While the Company has undertaken a significant amount of due diligence and negotiations are advanced on a number of potential investments, there is no guarantee that a transaction will be completed. It is, however, envisaged that any future transactions, being acquisitions/investments, fundraisings, or, any other corporate activity, may require the issue of new Ordinary Shares. Accordingly, the Company is seeking new general authorities for the issuance of Ordinary Shares now, such that it provides the Company with flexibility and agility to more readily proceed with potential transactions. 

Outlook

As set out in the Company’s interim results for the six month period ended 31 March 2015 which were announced on 4 June 2015, the Company's financial position has been strengthened. In total, £864,000 (£860,000 net of costs) has been raised by the issue of new Ordinary Shares.

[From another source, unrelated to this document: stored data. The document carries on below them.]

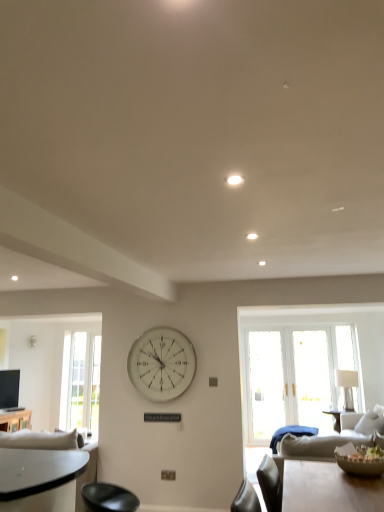 The height and width of the screenshot is (512, 384). What do you see at coordinates (15, 420) in the screenshot? I see `wooden table at lower left` at bounding box center [15, 420].

I want to click on white fabric lampshade at right, so click(x=347, y=386).

Describe the element at coordinates (235, 180) in the screenshot. I see `white glossy light at upper center` at that location.

Where is `white fabric couch at lower left`? This screenshot has width=384, height=512. white fabric couch at lower left is located at coordinates click(x=46, y=478).

Considering the positions of points (233, 183) and (348, 398), is point (233, 183) farther from camera compared to point (348, 398)?

No, (233, 183) is in front of (348, 398).

Is white fabric lampshade at right at the back of white glossy light at upper center?

No.

From a real-world perspective, which is physically below, white glossy light at upper center or white fabric lampshade at right?

white fabric lampshade at right.

Based on the photo, in terms of width, does clear glass door at left look wider or thinner when compared to white glossy light at upper center?

Considering their sizes, clear glass door at left looks broader than white glossy light at upper center.

From the image's perspective, is clear glass door at left over white glossy light at upper center?

No, from the image's perspective, clear glass door at left is not on top of white glossy light at upper center.

Where is `light in front of the clear glass door at left`? Image resolution: width=384 pixels, height=512 pixels. light in front of the clear glass door at left is located at coordinates (235, 180).

Is clear glass door at left located outside white glossy light at upper center?

That's correct, clear glass door at left is outside of white glossy light at upper center.

In the scene shown: Considering the sizes of clear glass door at left and white fabric lampshade at right in the image, is clear glass door at left taller or shorter than white fabric lampshade at right?

In the image, clear glass door at left appears to be taller than white fabric lampshade at right.

From a real-world perspective, relative to white fabric lampshade at right, is clear glass door at left vertically above or below?

clear glass door at left is above white fabric lampshade at right.

How far apart are clear glass door at left and white fabric lampshade at right?

clear glass door at left and white fabric lampshade at right are 10.88 feet apart.

Is clear glass door at left bigger than white fabric lampshade at right?

No, clear glass door at left is not bigger than white fabric lampshade at right.

Between white fabric couch at lower left and white glass clock at center, which one appears on the right side from the viewer's perspective?

white glass clock at center.

Based on the photo, is white fabric couch at lower left inside or outside of white glass clock at center?

white fabric couch at lower left is outside white glass clock at center.

Which is in front, point (83, 481) or point (176, 353)?

The point (83, 481) is closer.

Considering the relative positions of wooden table at lower left and white fabric couch at lower left in the image provided, is wooden table at lower left to the left or to the right of white fabric couch at lower left?

From the image, it's evident that wooden table at lower left is to the left of white fabric couch at lower left.

Is wooden table at lower left not near white fabric couch at lower left?

That's right, there is a large distance between wooden table at lower left and white fabric couch at lower left.

From the image's perspective, would you say wooden table at lower left is positioned over white fabric couch at lower left?

Incorrect, from the image's perspective, wooden table at lower left is lower than white fabric couch at lower left.

Is wooden table at lower left facing away from white fabric couch at lower left?

That's not correct — wooden table at lower left is not looking away from white fabric couch at lower left.

Based on the photo, can you confirm if white fabric couch at lower left is thinner than white glossy light at upper center?

In fact, white fabric couch at lower left might be wider than white glossy light at upper center.

Based on the photo, considering the relative sizes of white fabric couch at lower left and white glossy light at upper center in the image provided, is white fabric couch at lower left shorter than white glossy light at upper center?

Incorrect, the height of white fabric couch at lower left does not fall short of that of white glossy light at upper center.

Between white fabric couch at lower left and white glossy light at upper center, which one is positioned in front?

white glossy light at upper center is more forward.

Which is correct: white glass clock at center is inside white fabric lampshade at right, or outside of it?

white glass clock at center is spatially situated outside white fabric lampshade at right.

Could you tell me if white glass clock at center is turned towards white fabric lampshade at right?

No, white glass clock at center does not turn towards white fabric lampshade at right.

Does white glass clock at center appear on the left side of white fabric lampshade at right?

Indeed, white glass clock at center is positioned on the left side of white fabric lampshade at right.

Does white glass clock at center have a smaller size compared to white fabric lampshade at right?

Yes.

This screenshot has height=512, width=384. Find the location of `light above the white fabric lampshade at right (from a real-world perspective)`. light above the white fabric lampshade at right (from a real-world perspective) is located at coordinates click(x=235, y=180).

Locate an element on the screen. The image size is (384, 512). light that appears in front of the clear glass door at left is located at coordinates (235, 180).

Looking at the image, which one is located further to clear glass door at left, white fabric lampshade at right or wooden table at lower left?

The object further to clear glass door at left is white fabric lampshade at right.

Estimate the real-world distances between objects in this image. Which object is further from white fabric lampshade at right, white fabric couch at lower left or white glossy light at upper center?

white glossy light at upper center is further to white fabric lampshade at right.

Based on their spatial positions, is white fabric lampshade at right or clear glass door at left closer to white glossy light at upper center?

white fabric lampshade at right.

Based on their spatial positions, is white fabric lampshade at right or wooden table at lower left further from white glass clock at center?

wooden table at lower left is positioned further to the anchor white glass clock at center.

When comparing their distances from white fabric couch at lower left, does clear glass door at left or white glass clock at center seem further?

clear glass door at left.

From the image, which object appears to be farther from white glass clock at center, wooden table at lower left or white glossy light at upper center?

The object further to white glass clock at center is white glossy light at upper center.

From the image, which object appears to be farther from white glass clock at center, white fabric couch at lower left or white glossy light at upper center?

white glossy light at upper center is positioned further to the anchor white glass clock at center.

Looking at this image, when comparing their distances from white glossy light at upper center, does white glass clock at center or wooden table at lower left seem further?

wooden table at lower left is further to white glossy light at upper center.

The image size is (384, 512). What are the coordinates of `table between white glossy light at upper center and clear glass door at left along the z-axis` in the screenshot? It's located at (15, 420).

Find the location of a particular element. wall clock located between clear glass door at left and white fabric lampshade at right in the left-right direction is located at coordinates (162, 364).

The image size is (384, 512). Find the location of `table positioned between white fabric couch at lower left and clear glass door at left from near to far`. table positioned between white fabric couch at lower left and clear glass door at left from near to far is located at coordinates (15, 420).

At what (x,y) coordinates should I click in order to perform the action: click on wall clock between white fabric couch at lower left and white fabric lampshade at right from left to right. Please return your answer as a coordinate pair (x, y). The image size is (384, 512). Looking at the image, I should click on (162, 364).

The Company is confident that it has identified exciting investment opportunities and that further complementary investment opportunities can be identified in the coming weeks and months. Therefore, the Board is confident that implementation of the Investing Policy can, and hopefully will, provide Shareholders with capital growth over time.

FURTHER ENQUIRIES

Guscio PLC
Tony Humphreys / Marcus Yeoman 020 3053 1897
Sanlam Securities UK Limited
Virginia Bull / Simon Clements 020 7628 2200
Peterhouse Corporate Finance Limited
Lucy Williams / Eran Zucker 020 7469 0936

DEFINITIONS

The following definitions apply throughout this document unless the context requires otherwise:

“AIM” AIM, the market of that name operated by the London Stock Exchange;
“AIM Rules” the rules of the London Stock Exchange governing admission to, and operation of, AIM and comprising the AIM Rules for Companies and the AIM Rules for Nominated Advisers;
“Circular” means the circular to Shareholders of today’s date;
“Directors” or the “Board” the directors of the Company;
“Existing Ordinary Shares” the Ordinary Shares in issue as at the date of this document
“General Meeting” the general meeting of the Company to be held on 1 September 2015 (and any adjournment thereof) for the purposes of considering the Resolutions;
“Guscio” or the “Company” Guscio PLC whose registered office is at 27/28 Eastcastle Street, London W1W 8DH;
“Investing Policy” the investing policy of the Company as approved by Shareholders on 8 September 2014 and as set out in the circular to Shareholders dated 12 August 2014;
“London Stock Exchange” London Stock Exchange plc;
“Nominated Adviser” Sanlam Securities;
“Notice” the notice convening the General Meeting;
“Ordinary Shares” ordinary shares in the capital of the Company with a par value of 0.1 pence;
“Peterhouse” Peterhouse Corporate Finance Limited;
“Resolutions” the resolutions set out in the Notice;
“Sanlam Securities” Sanlam Securities UK Limited, the Company’s nominated adviser for the purposes of the AIM Rules;
“Shareholders” holders of the Existing Ordinary Shares from time to time;
“Warrant Instrument 2014” the warrant instrument issued by the Company dated 8 September 2014.